Two-Stage Exam: Introduction and Resources

Time to dive in! After thinking about them for a long time, this term I’m converting my exams into two-stage exams.

  • Step 1. I shorten the exam so it’s doable in about 2/3 of the testing time slot.
  • Step 2. Students write the exam individually.
  • Step 3. Students immediately — during the same class period — write the same exam again in groups of 4.
  • Step 4. Grade the exams as usual, but 90% of the score comes from individual, and 10% from team, with a guarantee that if you do better than the team score you get 100% weight for the individual (which very rarely happens, so I’m told).

Why am I making this change?

Four key reasons:

  1. Data. A growing pool of evidence is showing that team tests help students learn. See references below.
  2. Feedback. My classes are very large, so I struggle to give any personalized feedback at all, especially timely feedback. By re-doing the test immediately with peers, they get to immediately discuss the questions and come to the right answer (according to data).
  3. Exam improvement. Based on my evaluations, a small but consistent group of students find my exams very difficult and/or too long. Because I still only have 50 minute classes to work with, this change will force me to shorten my exams, culling and distilling to just the most effective questions that measure deep learning.
  4. Community. I value collaboration and building a supportive community. Research papers and instructors who have used this method report extra benefits beyond learning: students have more rapport with each other and are more willing to participate with their peers in class throughout the term. Also, Gillian Sandstrom and I have a research paper in press showing the more students talk in class, the more they feel like part of a community and interested in the class. So… back to data.

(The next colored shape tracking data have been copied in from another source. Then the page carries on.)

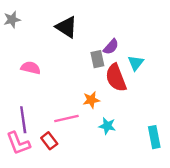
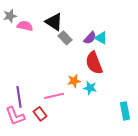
gray rectangle: (97, 59) -> (65, 38), moved, turned -32
cyan triangle: (136, 63) -> (101, 38), moved, turned -40
pink semicircle: (31, 68) -> (25, 26), moved
cyan star: (107, 126) -> (90, 88), moved

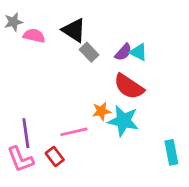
red semicircle: (94, 63) -> (129, 86), turned -35
cyan star: (90, 88) -> (123, 121), size x1.6

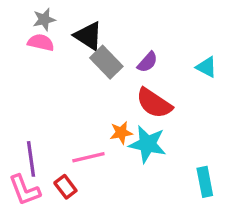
gray star: (13, 22) -> (44, 20), moved
gray rectangle: (89, 52) -> (106, 62), size x1.4
cyan triangle: (138, 52) -> (206, 67), moved

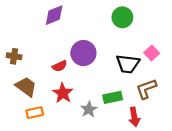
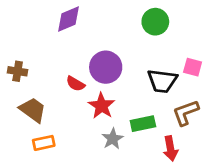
pink square: (152, 53) -> (193, 67), turned -32
red semicircle: (60, 66) -> (75, 84), turned 56
red star: (63, 93) -> (102, 106), moved

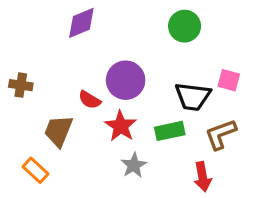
brown trapezoid: (33, 110) -> (58, 131), moved, turned -104
green rectangle: (143, 124) -> (170, 131), moved
orange rectangle: (44, 143) -> (36, 170), moved, turned 55

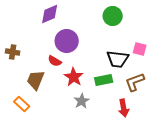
purple circle: (126, 80) -> (67, 41), moved

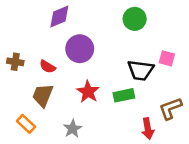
red semicircle: (55, 61) -> (47, 67), moved
brown L-shape: (135, 82) -> (170, 108), moved
gray star: (82, 101) -> (73, 129), moved

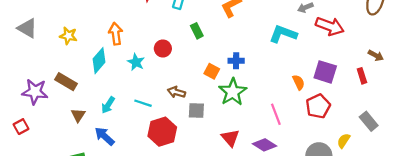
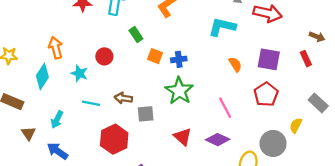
orange square: (212, 71) -> (155, 56), moved
orange semicircle: (299, 82) -> (235, 64), moved
cyan line: (143, 103) -> (91, 103), moved

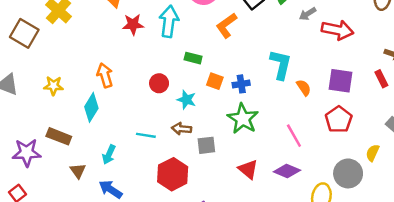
cyan L-shape: (222, 27) -> (281, 65), moved, turned 92
green rectangle: (136, 35) -> (193, 58), turned -40
cyan star: (79, 73) -> (186, 100), moved

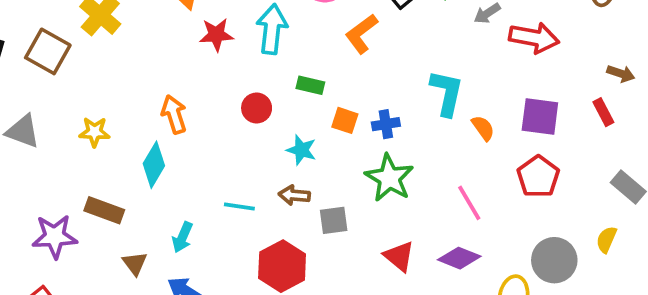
red circle: (159, 83) -> (257, 108), moved
yellow semicircle: (373, 153) -> (606, 239), moved

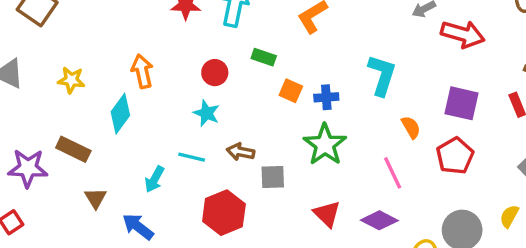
orange semicircle: (483, 128) -> (411, 127), moved
cyan star: (301, 150) -> (207, 113), moved
cyan arrow: (182, 237) -> (155, 179), moved

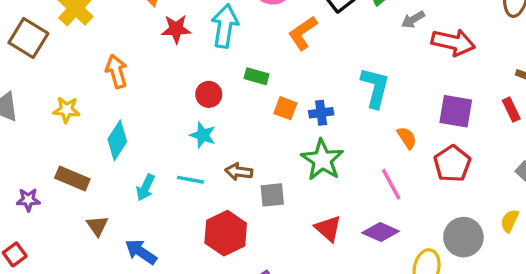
orange arrow: (142, 71) -> (116, 71), moved
purple star: (28, 168) -> (28, 200), size x0.6
cyan arrow: (155, 179) -> (145, 188), moved

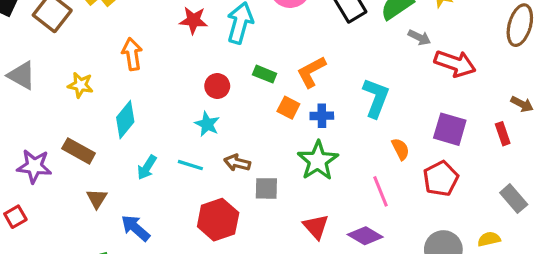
gray arrow: (413, 20) -> (419, 37), turned -130
orange L-shape: (303, 33) -> (311, 72), moved
purple star: (28, 200) -> (34, 166), size x1.5
yellow semicircle: (510, 221) -> (489, 239), turned 45

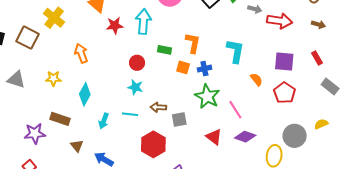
orange L-shape: (311, 72) -> (193, 43), turned 140
brown arrow: (522, 104) -> (318, 24), moved
pink line: (381, 191) -> (235, 110), moved
gray rectangle: (514, 199) -> (330, 86), moved

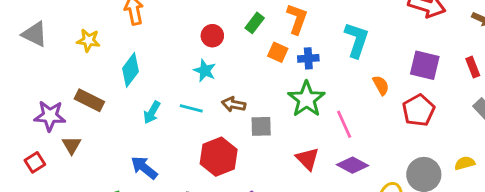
green rectangle: (164, 50) -> (255, 23), turned -72
brown triangle: (77, 146) -> (72, 145), moved

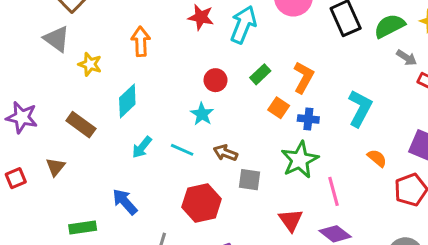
gray triangle: (35, 34) -> (57, 39), moved
orange semicircle: (381, 85) -> (377, 158), turned -30
purple star: (50, 116) -> (22, 117), moved

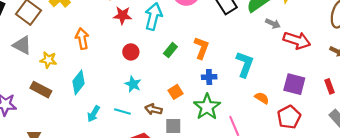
red circle: (215, 80) -> (131, 52), moved
orange square: (279, 108) -> (175, 92), moved, turned 32
brown rectangle: (81, 125) -> (41, 90), moved

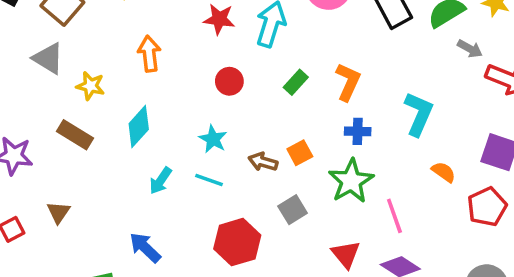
cyan star: (133, 84) -> (213, 139), moved
brown arrow: (154, 109) -> (263, 162), moved
gray square: (173, 126) -> (293, 210), turned -35

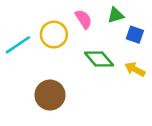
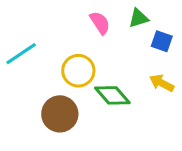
yellow circle: (54, 35) -> (78, 71), moved
green diamond: (99, 59) -> (112, 95), moved

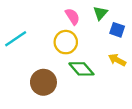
green triangle: (139, 18) -> (100, 13), turned -32
yellow circle: (78, 71) -> (66, 42), moved

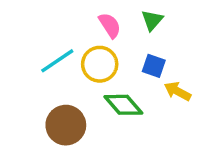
blue square: (117, 30) -> (154, 66), moved
cyan line: (16, 39) -> (57, 61), moved

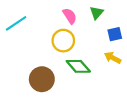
cyan line: (57, 61) -> (16, 23), moved
blue square: (154, 66) -> (115, 34), moved, turned -32

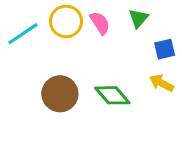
yellow circle: (63, 41) -> (66, 21), moved
brown circle: (42, 79) -> (60, 94), moved

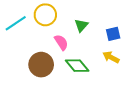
green triangle: (138, 18) -> (81, 25), moved
pink semicircle: (100, 23) -> (61, 42), moved

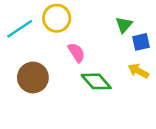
green triangle: (81, 25) -> (124, 25), moved
brown circle: (41, 65) -> (33, 78), moved

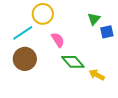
cyan line: (20, 29) -> (23, 33), moved
yellow arrow: (138, 71) -> (97, 75), moved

Interested? Here are some quick and effective resources for implementation:

  1. Videos by the CWSEI team depicting Two-Stage Exams in action.
  2. Jones, F., Gilley, B., Harris, S. (2013). Tips for successful two stage exams. The EOS-SEI Times, 6(9). Retrieved
  3. Jones, F., Gilley, B., Lane, E., Caulkins, J., & Harris, S. (2011). Using group exams in your classes. The EOS-SEI Times, 4(1). Retrieved
  4. PHAS-CWSEI Team. (2012). Two-stage (group) exams. CWSEI–PHYS & ASTRO Newsletter. Retrieved
  5. Brett Gilley, aka @ModernHydra


Dahlstrom, O. (2012). Learning during a collaborative final exam. Educational Research and Evaluation: An International Journal on Theory and Practice, 18, 321-332.

Eaton, T. T. (2009). Engaging students and evaluating learning progress using collaborative exams in introductory classes. Journal of Geoscience Education, 57, 113-120.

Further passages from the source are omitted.